The Most Popular Types of Flour Mills and How to Choose the Right One

Every baker knows that their baked products are only as good as the ingredients they use and that using fresh produce is the key factor in delivering quality goods. But believe it or not, one of the main ingredients that is oftentimes overlooked in baking is flour. Unfortunately, many people use flour that’s infused with additives and stripped of its nutrients in exchange for longer shelf life. While many health food stores and specialty sections in groceries offer a range of flours ground from a variety of legumes and cereals, they can be quite expensive, even when buying smaller quantities. It goes without saying that freshly ground flour is more flavourful and nutritious, all while offering a range of health benefits over refined flour. It has an earthy, lively taste and it contains every part of the seed, from the vitamins and protein of the starchy endosperm to the fibre and nutrients of the germ and bran.

Flour mills
source: billsorganics.com.au

But what if I told you that there’s a convenient solution that won’t break your bank? Buying your own flour mill is probably one of the best investments you can make, regardless of whether you’re a professional baker or enjoy baking at home. There are many different types of flour mill Australia bakery equipment stores offer, so you’re bound to find one that’s suitable for your specific needs. Having complete control over the final product can be a huge benefit to any aspiring baker, as it allows you to create your own signature blends by using your favourite seeds, cereals and legumes. Having your own mill will allow you to serve baked goods knowing they’re made with nutritious, wholesome that’s free of preservatives, fillers and additives. There are 3 types of flour mill Australia bakery specialty stores offer – manual, electric and convertible.

Manual Flour Mill Models

Manual Flour Mill Models
source: grainmaker.com

These are the most affordable types of flour mills, and they have less downtime when compared to electric flour mills, simply because they don’t feature any electrical components that can break down or overheat. The grains remain cool, thanks to the low RPMs of hand-operation. Additionally, they make no noise whatsoever. These flour mills provide a rustic, hands-on experience that you don’t get when flipping the switch on electric-powered models. However, make no mistake – these flour mills can be labour intensive and they can require quite a bit of work for larger batches. And if your hand doesn’t crank the flywheel, there won’t be flour to bake the goods. Multi-taskers can pick models that come with a converter kit that can be hooked onto a stationary bike, so you can even exercise while grinding the flour. Sounds crazy, right? Manual flour mills just require a steady surface to be securely attached to, which is done using either nuts or bolts (permanent) or clamps (temporary). Lastly, texture selection is generally more limited with these mills, simply because they mostly produce a coarser flour that’s suitable for bread, but not pastries and cake.

Electric Flour Mill Models

Electric Flour Mill Models
source: grainmill.com

Electric flour mills are the easiest to operate and quickest, while still being quite affordable for the job they do. They feature a greater range of texture settings, and you can custom design your own blends to suit your needs. Most models will excel at creating fine flour needed for baking cakes and puff pastries, as well as cereal mixes and coarser flours. Electric models are portable, and they don’t require any stabilising anchors, so you can just place them aside when not using them. However, they do produce a fair amount of noise and generate heat. Further, they produce more dust than their manual counterparts, which is a result of their high RPMs.
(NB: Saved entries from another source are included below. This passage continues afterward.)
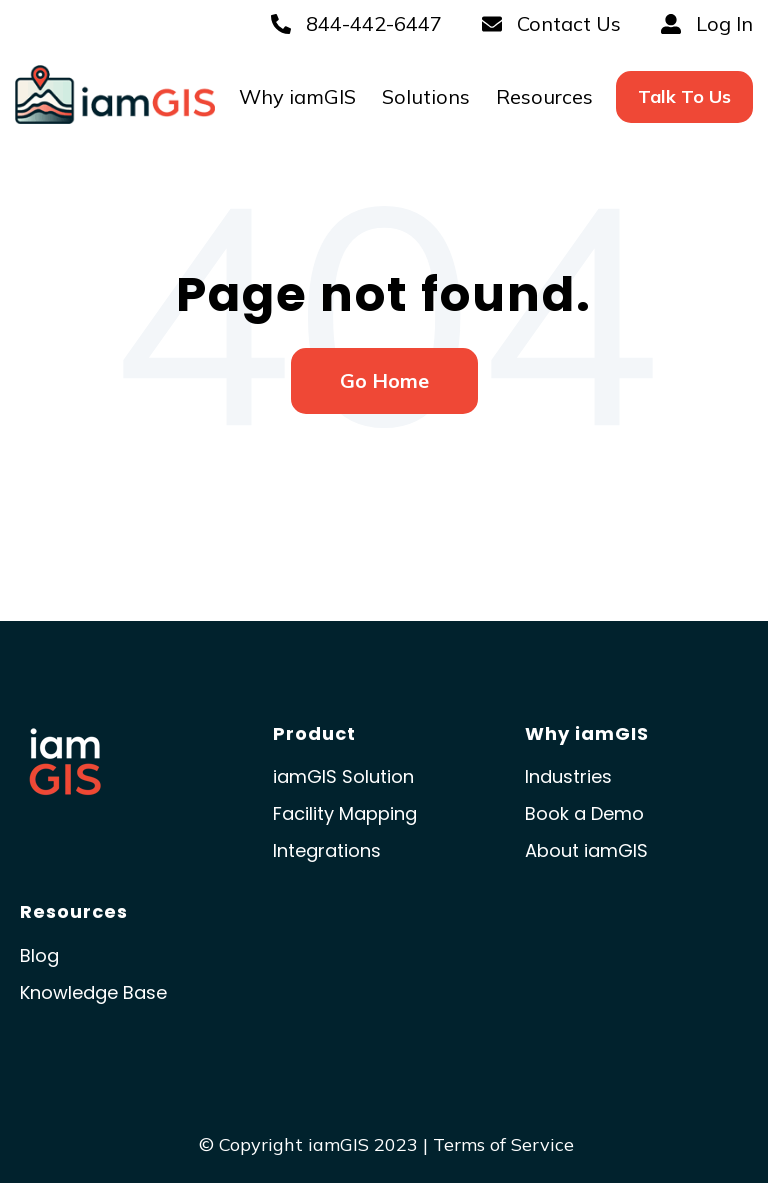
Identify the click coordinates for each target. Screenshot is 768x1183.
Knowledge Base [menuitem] (93, 992)
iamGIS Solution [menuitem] (343, 776)
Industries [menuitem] (568, 776)
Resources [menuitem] (544, 96)
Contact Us (551, 23)
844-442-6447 (356, 23)
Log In (707, 23)
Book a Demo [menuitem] (584, 813)
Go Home (384, 380)
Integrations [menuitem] (327, 850)
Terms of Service (503, 1144)
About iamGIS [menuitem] (586, 850)
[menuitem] (684, 96)
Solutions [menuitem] (426, 96)
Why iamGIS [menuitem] (297, 96)
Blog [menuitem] (39, 955)
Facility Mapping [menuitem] (345, 813)
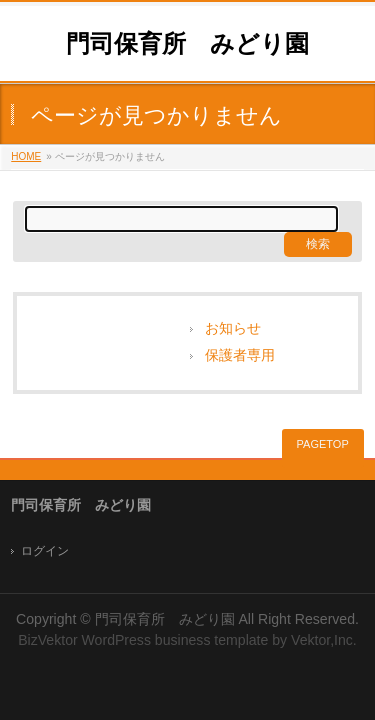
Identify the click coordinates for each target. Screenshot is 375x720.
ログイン (45, 551)
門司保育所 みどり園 (187, 43)
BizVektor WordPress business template (143, 640)
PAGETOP (323, 444)
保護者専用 (240, 355)
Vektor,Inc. (324, 640)
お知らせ (233, 328)
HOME (26, 156)
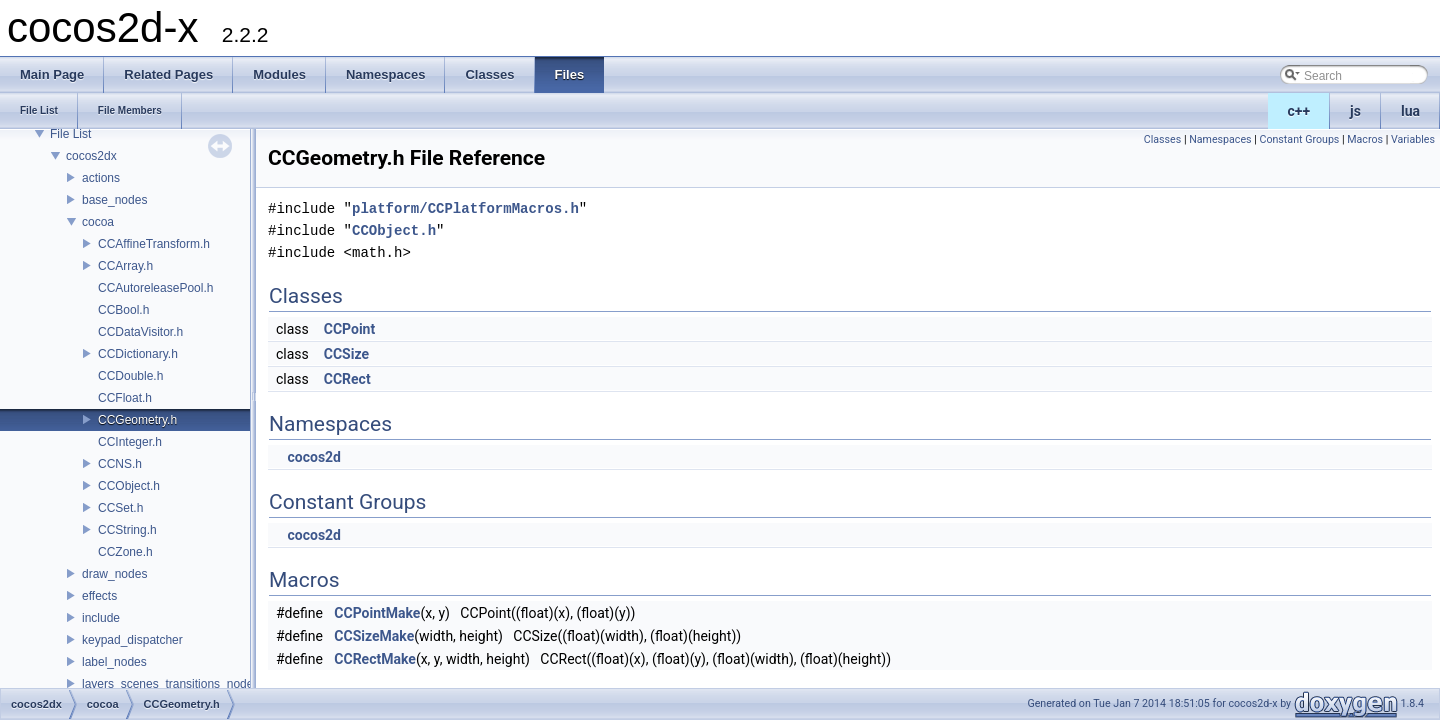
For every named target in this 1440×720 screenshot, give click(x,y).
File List (70, 134)
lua (1410, 111)
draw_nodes (114, 574)
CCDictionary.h (138, 354)
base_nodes (114, 200)
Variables (1413, 139)
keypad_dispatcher (132, 640)
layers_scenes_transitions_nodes (170, 684)
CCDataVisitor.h (140, 332)
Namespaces (1220, 139)
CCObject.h (129, 486)
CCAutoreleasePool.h (155, 288)
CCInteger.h (130, 442)
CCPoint (349, 329)
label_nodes (114, 662)
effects (99, 596)
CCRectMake (375, 659)
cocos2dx (91, 156)
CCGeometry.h (137, 420)
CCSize (346, 354)
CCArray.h (125, 266)
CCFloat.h (125, 398)
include (101, 618)
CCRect (347, 379)
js (1355, 111)
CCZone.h (125, 552)
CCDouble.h (130, 376)
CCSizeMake (374, 636)
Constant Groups (1299, 139)
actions (101, 178)
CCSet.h (120, 508)
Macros (1365, 139)
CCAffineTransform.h (154, 244)
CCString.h (127, 530)
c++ (1299, 111)
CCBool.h (123, 310)
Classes (1162, 139)
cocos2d (314, 457)
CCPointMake (377, 613)
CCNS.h (120, 464)
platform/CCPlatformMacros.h (465, 208)
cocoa (98, 222)
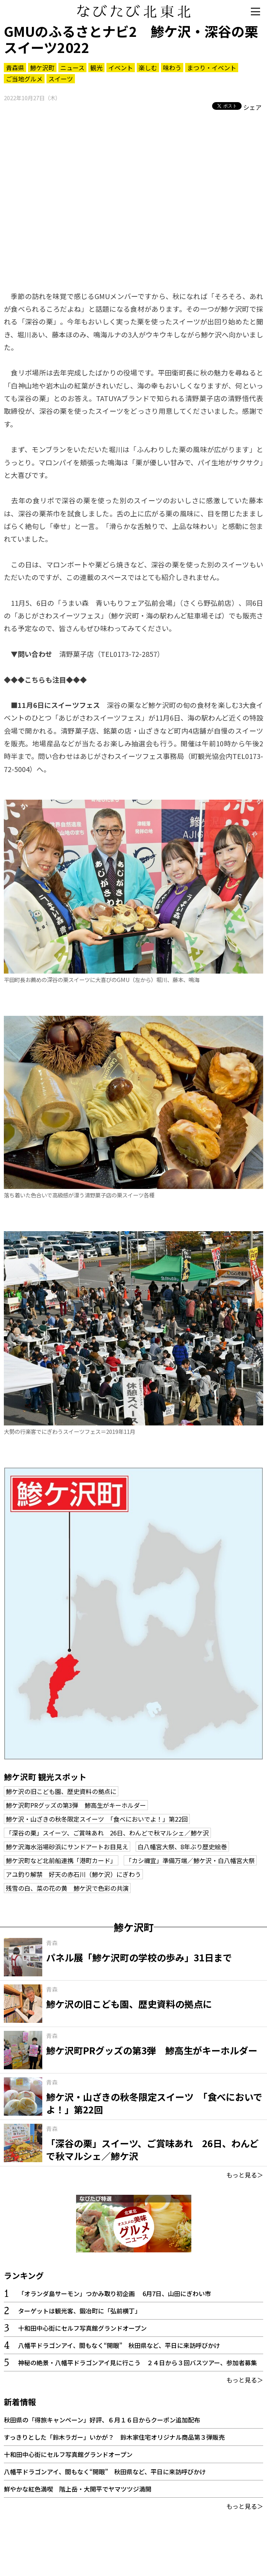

Convertible Flour Mill Models

hybrid flour mills
source: pinterest.com

Convertible mills are also known as hybrid mills and they can be converted from manual to electric operation and vice versa. They can be useful when you want to hand-crank small amounts of flour, or when power is interrupted but you need contingency. Not all manual mills come with this option, so you should check the specifications of your selected model to make sure it’s convertible.

No matter what type of flour mill you decide to go for, you should consider a few factors, such as price, quality, convenience, ease of use and versatility. Start off by figuring out the type of power source you want, the type of foods you’ll grind and how often you’ll use it. Once you get a clear understanding of your specific requirements, choosing the features you want the mill to include is simple. For instance, some models can handle grinding of oily foods, dry grains and fibrous foods like nuts, seeds and coffee. However, some may require changing the burrs and using a larger beam auger. If you’re entertaining the idea of making nut butter besides flour, refer to the specifications to avoid disappointment. There are hopper extensions that can be fitted into the top of hoppers in order to increase the capacity, which can come in handy when processing larger batches. Lastly, some units come with a bowl canister that “catches’ the flour as it’s being processed. Make sure you get a canister that comes with a secure lid to store the processed flour.